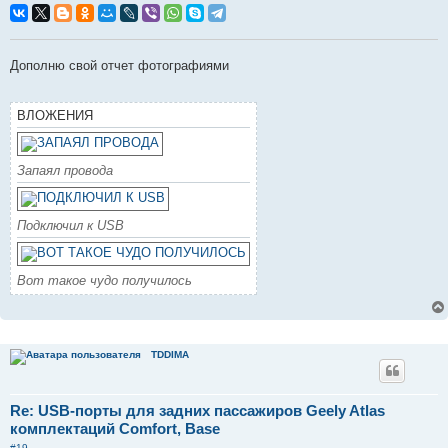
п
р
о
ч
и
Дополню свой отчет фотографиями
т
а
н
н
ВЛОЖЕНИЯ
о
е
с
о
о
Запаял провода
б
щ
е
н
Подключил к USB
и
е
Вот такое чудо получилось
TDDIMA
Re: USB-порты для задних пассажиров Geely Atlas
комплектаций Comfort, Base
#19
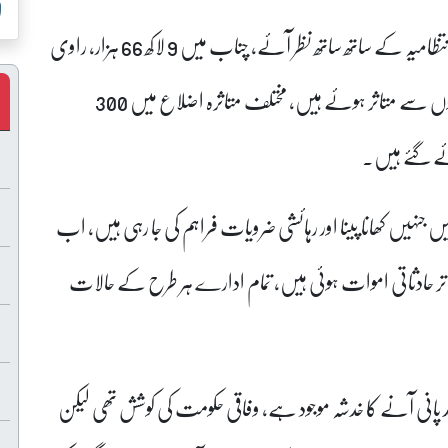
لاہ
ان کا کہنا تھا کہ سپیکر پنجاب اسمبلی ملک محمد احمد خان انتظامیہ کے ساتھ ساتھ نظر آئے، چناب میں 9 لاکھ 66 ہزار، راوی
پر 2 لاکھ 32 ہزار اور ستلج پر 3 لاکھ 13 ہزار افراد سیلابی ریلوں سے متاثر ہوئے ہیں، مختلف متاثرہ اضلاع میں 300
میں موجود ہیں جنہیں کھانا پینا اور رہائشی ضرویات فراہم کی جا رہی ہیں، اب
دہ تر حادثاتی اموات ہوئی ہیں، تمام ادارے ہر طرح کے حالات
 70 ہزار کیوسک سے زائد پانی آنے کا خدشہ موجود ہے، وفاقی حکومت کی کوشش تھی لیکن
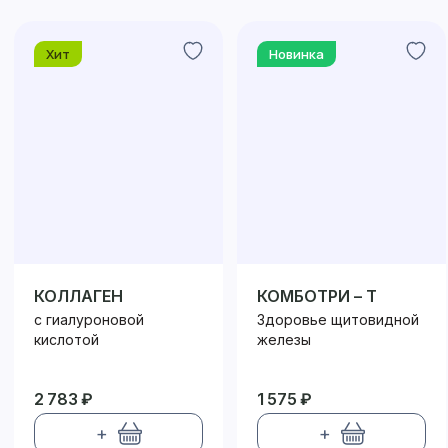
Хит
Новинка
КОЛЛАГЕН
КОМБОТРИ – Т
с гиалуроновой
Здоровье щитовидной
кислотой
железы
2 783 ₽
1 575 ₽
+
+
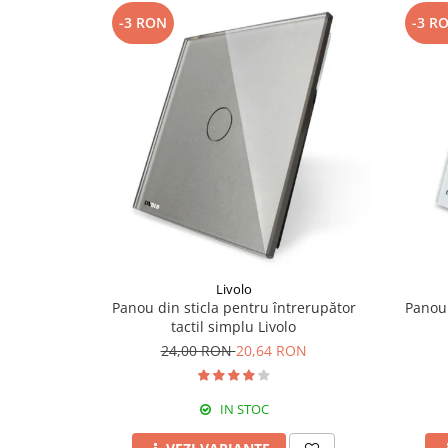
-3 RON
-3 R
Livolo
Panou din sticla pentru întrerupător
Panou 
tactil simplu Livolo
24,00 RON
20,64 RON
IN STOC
━━━━━━━━━━━━━━━━━━━━
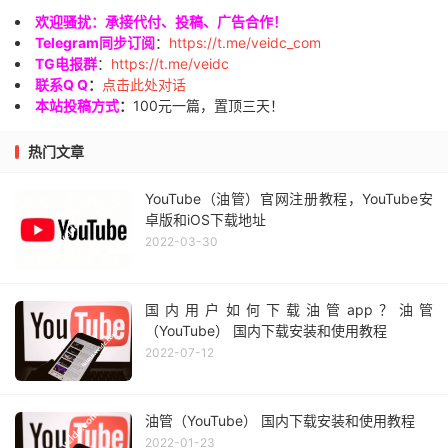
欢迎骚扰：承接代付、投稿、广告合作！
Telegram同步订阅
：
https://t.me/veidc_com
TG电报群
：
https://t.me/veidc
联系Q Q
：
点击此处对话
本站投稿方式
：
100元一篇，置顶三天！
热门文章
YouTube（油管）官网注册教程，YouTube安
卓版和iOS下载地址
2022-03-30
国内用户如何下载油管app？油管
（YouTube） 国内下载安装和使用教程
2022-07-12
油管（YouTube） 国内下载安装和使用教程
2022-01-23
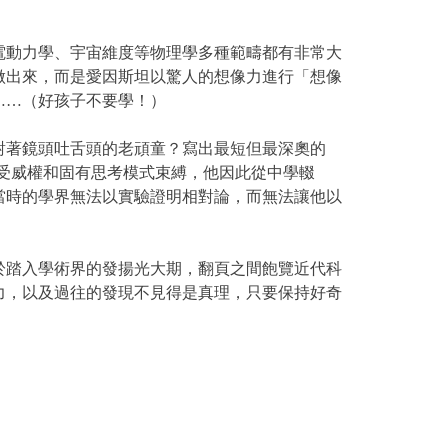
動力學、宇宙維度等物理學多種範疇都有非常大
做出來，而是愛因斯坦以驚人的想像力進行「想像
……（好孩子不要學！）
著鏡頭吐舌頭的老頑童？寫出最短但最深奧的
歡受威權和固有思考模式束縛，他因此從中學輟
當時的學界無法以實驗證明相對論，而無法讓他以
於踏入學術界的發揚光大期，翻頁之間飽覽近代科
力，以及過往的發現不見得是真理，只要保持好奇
━━━━━━━━━━━━━━━━━━━━
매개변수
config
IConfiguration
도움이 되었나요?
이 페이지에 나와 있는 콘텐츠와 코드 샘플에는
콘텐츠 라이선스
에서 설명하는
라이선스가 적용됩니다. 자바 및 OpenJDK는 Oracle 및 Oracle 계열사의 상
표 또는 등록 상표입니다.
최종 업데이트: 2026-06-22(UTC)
━━━━━━━━━━━━━━━━━━━━
■ **DIRECTIONS**: Within the listing, how many lines hold the word "Panou"? Only the number is to be given.

■ **SOLUTION TO THE PROBLEM**: 2